As for whether six months is long enough to find permanent housing for those who need it, Serviss said the future is unknown, but everyone is making progress.

“Will there be any drop-off? I don’t know, I can’t say. Come February, there’s a potential that we’re advocating for increased funding from the state Legislature,” she said.

Liggett said the funders continue to learn more and more about the population using the shelters, which should help target resources most efficiently. One challenge they’ve had is, when housing becomes available and the shelter tries to find the individuals who could qualify, they may not be at the shelter anymore, he said. But the data collection and targeting efforts are “light years” better than they were when the shelters opened, he said.

“Having temporary approaches is never the right solution, but in the absence of having nothing for the next 6 months, this is a really valuable resource,” Liggett said.

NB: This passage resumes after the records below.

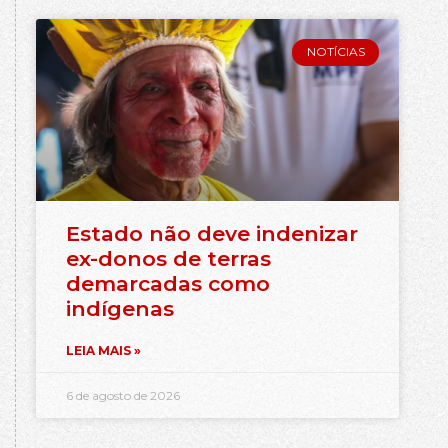
NOTÍCIAS
Estado não deve indenizar
ex-donos de terras
demarcadas como
indígenas
LEIA MAIS »
6 de agosto de 2026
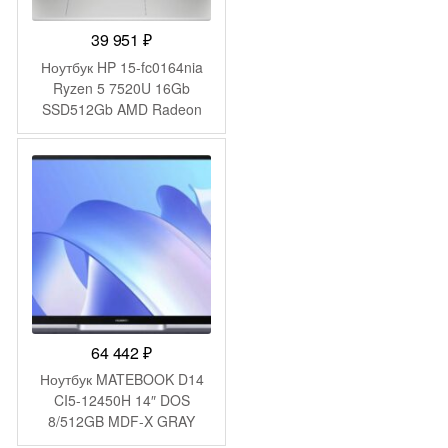
39 951
₽
Ноутбук HP 15-fc0164nia
Ryzen 5 7520U 16Gb
SSD512Gb AMD Radeon
610M 15.6″ IPS FHD
(1920×1080) FreeDOS
silver WiFi BT Cam
(BA5K8EA)
64 442
₽
Ноутбук MATEBOOK D14
CI5-12450H 14″ DOS
8/512GB MDF-X GRAY
HUAWEI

Attwood said other shelters, like Central Arizona Shelter Services on the Human Services Campus, could be expanded to provide more temporary housing options, but it’s often political to discuss expanding shelters. Even if the permanent housing efforts are successful, there will still likely be a need for temporary options, he said.

“The problem will come in February, if the funders don’t re-extend. Then we’ll be faced with a very difficult question, which is, can we put 350 back on the street? … Or do we find some other way, maybe some donors to step forward, until those long-term resources are developed?” Attwood said.